There is one group, however, that takes its leisure very seriously: the World Leisure Organization. Founded in 1952, the WLO is a "world-wide, non-governmental association of persons and organizations dedicated to discovering and fostering those conditions best permitting leisure to serve as a force for human growth, development & well-being."  Justly proud of leisure's status under the UDHR, the WLO has convened a number of international Congresses, several of which have issued formal declarations so serious and unplayful that they might be mistaken for diplomatic efforts. 

The fundamental document of the WLO is the World Charter for Leisure, which incorporates the UNDR provision.  The Sao Paulo Declaration of 1988 builds on the Charter, addressing "Leisure in a Globalized Society" and calling on governments to ensure that leisure is broadly available to all.  The Quebec Declaration of 2008 links leisure to community development, noting that "it affects the well-being of individuals, contributes to the development of social ties and social capital, and represents a place for expression and engagement in democratic life." 

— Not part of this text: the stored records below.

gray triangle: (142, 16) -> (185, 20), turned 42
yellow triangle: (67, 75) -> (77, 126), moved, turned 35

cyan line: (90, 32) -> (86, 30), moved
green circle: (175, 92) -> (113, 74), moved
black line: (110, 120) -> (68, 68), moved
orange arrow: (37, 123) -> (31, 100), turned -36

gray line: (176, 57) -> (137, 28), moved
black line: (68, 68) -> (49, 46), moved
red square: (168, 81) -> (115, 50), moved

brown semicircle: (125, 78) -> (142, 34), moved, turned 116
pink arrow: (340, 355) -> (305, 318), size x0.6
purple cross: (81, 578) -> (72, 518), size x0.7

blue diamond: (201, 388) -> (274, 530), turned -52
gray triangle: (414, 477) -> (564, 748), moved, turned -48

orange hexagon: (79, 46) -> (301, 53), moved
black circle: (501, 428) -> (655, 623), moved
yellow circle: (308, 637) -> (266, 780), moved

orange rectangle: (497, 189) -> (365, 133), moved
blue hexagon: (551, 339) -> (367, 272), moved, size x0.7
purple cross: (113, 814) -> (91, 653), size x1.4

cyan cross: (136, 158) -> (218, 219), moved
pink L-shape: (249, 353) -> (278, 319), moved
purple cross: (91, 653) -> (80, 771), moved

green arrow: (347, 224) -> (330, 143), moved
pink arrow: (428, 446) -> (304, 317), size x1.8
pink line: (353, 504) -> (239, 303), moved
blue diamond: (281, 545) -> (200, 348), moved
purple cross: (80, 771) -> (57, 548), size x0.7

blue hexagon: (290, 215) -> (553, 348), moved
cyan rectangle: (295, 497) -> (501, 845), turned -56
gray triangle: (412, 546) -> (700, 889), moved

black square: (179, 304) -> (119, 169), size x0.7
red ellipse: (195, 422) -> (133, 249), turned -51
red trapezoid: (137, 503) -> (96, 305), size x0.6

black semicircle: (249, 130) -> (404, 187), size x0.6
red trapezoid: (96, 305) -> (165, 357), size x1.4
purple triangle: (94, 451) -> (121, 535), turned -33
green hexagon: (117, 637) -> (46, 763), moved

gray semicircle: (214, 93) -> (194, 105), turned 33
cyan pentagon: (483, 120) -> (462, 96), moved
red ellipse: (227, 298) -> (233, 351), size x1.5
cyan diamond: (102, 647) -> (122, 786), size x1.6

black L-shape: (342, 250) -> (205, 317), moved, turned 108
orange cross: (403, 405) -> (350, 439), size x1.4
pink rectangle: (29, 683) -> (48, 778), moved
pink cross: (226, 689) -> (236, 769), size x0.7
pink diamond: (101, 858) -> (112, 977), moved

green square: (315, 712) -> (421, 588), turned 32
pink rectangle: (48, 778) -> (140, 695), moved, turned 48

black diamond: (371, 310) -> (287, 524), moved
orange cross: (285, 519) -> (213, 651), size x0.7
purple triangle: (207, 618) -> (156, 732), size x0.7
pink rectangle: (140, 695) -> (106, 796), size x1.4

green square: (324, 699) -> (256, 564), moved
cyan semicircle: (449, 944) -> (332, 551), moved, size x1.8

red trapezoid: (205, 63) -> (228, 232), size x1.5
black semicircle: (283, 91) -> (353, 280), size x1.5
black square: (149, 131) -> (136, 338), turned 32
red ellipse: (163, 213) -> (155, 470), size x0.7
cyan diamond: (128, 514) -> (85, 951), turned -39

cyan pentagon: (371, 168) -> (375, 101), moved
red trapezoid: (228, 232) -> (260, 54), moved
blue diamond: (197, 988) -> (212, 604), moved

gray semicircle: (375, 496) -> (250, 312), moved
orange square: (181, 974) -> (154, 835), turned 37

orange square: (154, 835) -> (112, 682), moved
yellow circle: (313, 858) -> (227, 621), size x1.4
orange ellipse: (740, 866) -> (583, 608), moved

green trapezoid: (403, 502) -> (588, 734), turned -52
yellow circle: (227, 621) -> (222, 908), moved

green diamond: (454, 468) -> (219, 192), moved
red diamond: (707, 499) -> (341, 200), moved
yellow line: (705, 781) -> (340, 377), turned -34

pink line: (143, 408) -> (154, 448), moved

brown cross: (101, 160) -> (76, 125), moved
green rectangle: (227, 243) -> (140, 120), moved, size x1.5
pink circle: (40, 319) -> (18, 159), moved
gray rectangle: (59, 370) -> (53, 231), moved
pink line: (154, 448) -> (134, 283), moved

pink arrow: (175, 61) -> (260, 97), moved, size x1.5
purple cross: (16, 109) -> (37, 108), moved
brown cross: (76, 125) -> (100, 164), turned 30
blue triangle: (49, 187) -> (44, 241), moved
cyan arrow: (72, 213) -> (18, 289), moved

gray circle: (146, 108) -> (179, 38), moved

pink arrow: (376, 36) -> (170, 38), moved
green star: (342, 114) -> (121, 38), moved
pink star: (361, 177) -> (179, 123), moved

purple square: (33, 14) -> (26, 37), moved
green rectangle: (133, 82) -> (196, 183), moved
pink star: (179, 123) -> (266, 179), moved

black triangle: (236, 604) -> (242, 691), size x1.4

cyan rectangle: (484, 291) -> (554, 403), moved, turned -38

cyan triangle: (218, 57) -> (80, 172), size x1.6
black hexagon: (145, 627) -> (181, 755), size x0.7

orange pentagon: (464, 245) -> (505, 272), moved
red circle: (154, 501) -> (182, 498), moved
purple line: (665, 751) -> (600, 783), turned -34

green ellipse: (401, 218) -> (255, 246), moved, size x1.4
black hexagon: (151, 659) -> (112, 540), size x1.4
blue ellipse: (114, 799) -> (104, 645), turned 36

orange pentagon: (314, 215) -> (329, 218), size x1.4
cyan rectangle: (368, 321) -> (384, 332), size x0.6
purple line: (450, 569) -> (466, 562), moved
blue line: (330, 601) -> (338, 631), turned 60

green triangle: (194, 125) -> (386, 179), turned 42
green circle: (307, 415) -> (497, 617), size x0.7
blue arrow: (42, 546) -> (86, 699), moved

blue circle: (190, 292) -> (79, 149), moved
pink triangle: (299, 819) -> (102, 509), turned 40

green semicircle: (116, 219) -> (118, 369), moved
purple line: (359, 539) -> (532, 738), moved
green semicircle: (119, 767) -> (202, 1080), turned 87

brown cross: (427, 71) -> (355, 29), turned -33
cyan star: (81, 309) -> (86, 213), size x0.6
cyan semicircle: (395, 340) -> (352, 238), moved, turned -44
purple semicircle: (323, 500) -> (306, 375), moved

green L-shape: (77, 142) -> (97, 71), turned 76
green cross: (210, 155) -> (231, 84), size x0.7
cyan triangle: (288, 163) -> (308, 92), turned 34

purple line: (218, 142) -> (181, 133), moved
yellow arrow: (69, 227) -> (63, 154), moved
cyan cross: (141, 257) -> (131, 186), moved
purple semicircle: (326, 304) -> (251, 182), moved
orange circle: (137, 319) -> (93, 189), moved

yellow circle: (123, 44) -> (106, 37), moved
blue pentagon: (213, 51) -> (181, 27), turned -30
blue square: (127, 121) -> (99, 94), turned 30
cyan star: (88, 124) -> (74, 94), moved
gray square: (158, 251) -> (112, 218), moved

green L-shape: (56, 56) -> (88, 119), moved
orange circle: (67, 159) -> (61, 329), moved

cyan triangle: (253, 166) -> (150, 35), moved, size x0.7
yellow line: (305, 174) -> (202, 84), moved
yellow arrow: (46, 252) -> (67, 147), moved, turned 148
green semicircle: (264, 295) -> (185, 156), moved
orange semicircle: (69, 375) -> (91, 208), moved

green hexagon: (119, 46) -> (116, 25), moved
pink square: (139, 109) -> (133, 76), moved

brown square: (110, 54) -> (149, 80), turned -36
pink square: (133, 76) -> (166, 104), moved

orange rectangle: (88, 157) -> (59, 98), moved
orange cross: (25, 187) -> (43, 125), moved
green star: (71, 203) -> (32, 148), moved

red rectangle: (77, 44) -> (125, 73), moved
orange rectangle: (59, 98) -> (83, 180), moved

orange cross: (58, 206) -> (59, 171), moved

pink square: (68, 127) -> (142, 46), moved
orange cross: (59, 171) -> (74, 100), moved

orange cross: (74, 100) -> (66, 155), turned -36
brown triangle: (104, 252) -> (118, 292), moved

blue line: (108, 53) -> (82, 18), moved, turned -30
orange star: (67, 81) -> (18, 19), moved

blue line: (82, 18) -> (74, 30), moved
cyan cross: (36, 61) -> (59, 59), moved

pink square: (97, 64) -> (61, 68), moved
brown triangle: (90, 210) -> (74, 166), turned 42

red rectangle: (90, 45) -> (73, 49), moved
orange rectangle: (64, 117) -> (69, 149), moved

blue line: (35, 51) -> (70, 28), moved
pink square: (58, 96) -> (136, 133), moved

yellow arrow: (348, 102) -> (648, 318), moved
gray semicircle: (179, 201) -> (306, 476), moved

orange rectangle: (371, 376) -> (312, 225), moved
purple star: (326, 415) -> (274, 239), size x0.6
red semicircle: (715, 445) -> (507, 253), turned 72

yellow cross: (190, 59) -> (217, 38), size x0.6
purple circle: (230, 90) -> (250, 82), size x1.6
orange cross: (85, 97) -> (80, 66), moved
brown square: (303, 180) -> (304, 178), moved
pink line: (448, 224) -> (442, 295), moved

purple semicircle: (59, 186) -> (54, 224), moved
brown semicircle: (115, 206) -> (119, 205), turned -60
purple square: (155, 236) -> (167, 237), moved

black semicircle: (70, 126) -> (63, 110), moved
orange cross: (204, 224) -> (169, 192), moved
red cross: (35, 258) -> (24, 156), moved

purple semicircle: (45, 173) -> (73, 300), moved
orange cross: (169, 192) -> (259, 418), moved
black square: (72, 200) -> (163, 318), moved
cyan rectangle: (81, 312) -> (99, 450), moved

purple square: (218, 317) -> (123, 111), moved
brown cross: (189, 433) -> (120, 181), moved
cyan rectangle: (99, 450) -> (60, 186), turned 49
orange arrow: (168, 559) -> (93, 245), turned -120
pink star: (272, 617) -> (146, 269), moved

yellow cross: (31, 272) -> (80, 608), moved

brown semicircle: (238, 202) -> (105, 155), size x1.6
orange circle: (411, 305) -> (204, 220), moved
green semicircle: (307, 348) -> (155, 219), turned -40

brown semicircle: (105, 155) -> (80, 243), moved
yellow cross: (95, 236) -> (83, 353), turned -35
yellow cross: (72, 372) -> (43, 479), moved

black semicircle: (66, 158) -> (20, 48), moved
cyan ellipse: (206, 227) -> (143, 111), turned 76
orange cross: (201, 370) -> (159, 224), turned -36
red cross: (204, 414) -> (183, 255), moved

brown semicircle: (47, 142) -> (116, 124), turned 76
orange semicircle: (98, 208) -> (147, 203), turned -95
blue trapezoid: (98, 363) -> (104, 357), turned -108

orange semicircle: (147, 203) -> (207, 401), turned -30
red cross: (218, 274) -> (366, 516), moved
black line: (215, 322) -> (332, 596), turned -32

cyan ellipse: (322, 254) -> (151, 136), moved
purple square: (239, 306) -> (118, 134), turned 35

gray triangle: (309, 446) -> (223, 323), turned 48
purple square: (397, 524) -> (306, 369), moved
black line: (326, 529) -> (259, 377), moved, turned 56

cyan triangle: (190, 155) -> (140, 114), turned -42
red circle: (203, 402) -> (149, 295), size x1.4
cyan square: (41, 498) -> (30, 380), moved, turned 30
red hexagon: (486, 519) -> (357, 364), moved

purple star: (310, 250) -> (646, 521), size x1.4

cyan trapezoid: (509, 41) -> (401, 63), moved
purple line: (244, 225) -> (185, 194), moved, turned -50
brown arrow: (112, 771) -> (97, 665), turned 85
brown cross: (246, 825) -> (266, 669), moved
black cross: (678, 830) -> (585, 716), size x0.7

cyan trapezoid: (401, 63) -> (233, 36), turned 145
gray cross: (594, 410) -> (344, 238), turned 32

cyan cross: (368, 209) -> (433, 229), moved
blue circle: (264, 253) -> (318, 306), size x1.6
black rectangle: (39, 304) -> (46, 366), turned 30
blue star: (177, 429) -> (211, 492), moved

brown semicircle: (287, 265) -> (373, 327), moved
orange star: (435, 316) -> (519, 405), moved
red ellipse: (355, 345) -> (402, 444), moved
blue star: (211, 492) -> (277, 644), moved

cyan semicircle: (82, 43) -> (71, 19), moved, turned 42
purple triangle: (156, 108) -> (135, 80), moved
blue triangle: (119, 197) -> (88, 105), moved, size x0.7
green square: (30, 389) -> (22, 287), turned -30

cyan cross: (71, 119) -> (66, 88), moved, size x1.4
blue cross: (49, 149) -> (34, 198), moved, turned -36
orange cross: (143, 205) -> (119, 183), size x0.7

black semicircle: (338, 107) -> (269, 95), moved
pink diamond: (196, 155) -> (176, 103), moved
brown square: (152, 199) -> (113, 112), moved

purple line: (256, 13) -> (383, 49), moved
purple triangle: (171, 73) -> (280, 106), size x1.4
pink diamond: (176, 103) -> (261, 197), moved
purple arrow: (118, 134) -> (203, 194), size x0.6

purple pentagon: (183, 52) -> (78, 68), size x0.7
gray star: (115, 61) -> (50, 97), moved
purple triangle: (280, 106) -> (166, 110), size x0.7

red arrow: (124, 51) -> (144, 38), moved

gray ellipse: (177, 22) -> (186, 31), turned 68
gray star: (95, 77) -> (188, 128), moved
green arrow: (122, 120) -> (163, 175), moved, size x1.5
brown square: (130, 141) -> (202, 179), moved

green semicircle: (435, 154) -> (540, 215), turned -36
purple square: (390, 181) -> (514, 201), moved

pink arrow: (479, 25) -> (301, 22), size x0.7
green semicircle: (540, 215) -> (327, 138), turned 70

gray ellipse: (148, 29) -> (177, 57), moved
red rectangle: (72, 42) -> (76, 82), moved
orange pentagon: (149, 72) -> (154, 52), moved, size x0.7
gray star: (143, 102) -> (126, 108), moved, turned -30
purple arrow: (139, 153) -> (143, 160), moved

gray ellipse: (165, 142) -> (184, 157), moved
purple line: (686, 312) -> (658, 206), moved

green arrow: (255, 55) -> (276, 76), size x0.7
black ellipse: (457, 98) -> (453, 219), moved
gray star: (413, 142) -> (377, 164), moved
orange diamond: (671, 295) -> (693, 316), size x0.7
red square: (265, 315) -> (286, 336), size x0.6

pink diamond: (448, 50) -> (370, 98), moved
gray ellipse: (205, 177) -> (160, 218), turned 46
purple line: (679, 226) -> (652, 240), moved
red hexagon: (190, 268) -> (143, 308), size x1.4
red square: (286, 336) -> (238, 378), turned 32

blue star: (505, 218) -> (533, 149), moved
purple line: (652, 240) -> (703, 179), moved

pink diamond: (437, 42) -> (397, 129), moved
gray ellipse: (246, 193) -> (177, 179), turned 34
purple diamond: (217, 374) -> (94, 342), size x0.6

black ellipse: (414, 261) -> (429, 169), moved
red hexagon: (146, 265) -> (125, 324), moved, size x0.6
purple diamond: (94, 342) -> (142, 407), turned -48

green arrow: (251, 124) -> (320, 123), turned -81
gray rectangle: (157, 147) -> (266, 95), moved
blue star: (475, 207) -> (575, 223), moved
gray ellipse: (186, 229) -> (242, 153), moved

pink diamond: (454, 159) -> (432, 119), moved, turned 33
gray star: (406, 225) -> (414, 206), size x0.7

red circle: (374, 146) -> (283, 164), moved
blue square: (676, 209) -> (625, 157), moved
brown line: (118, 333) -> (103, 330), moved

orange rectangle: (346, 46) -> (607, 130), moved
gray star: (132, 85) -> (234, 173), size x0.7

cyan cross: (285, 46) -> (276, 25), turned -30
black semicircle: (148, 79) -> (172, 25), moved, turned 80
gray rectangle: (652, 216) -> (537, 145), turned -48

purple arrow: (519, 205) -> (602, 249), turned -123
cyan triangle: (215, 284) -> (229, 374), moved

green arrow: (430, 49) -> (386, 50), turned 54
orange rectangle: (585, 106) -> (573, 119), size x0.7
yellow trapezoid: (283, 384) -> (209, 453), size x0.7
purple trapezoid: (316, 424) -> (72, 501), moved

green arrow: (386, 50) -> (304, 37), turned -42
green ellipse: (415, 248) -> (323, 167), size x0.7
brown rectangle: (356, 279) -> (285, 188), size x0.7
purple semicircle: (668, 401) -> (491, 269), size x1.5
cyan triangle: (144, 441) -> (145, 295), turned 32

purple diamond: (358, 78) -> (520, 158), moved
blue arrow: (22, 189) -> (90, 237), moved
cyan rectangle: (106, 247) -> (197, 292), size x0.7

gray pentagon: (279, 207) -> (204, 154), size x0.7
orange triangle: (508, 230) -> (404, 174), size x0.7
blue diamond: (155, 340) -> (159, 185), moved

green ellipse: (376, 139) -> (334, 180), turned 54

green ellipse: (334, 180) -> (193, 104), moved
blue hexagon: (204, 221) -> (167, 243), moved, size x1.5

In 2013, responding to pressure from the WLO and the International Play Association (IPA), the Committee on the Rights of the Child issued a General Comment addressing, among other things, children's right to leisure and play.  Noting that the right to play was articulated by the international community as early as 1959, the CERD Committee characterized it as poorly recognized by State Parties ot the Convention.  The General Comment spells out more specific expectations in terms of children's access to play,

So save your guilt, reject American exceptionalism and this year, claim your full share of leisure!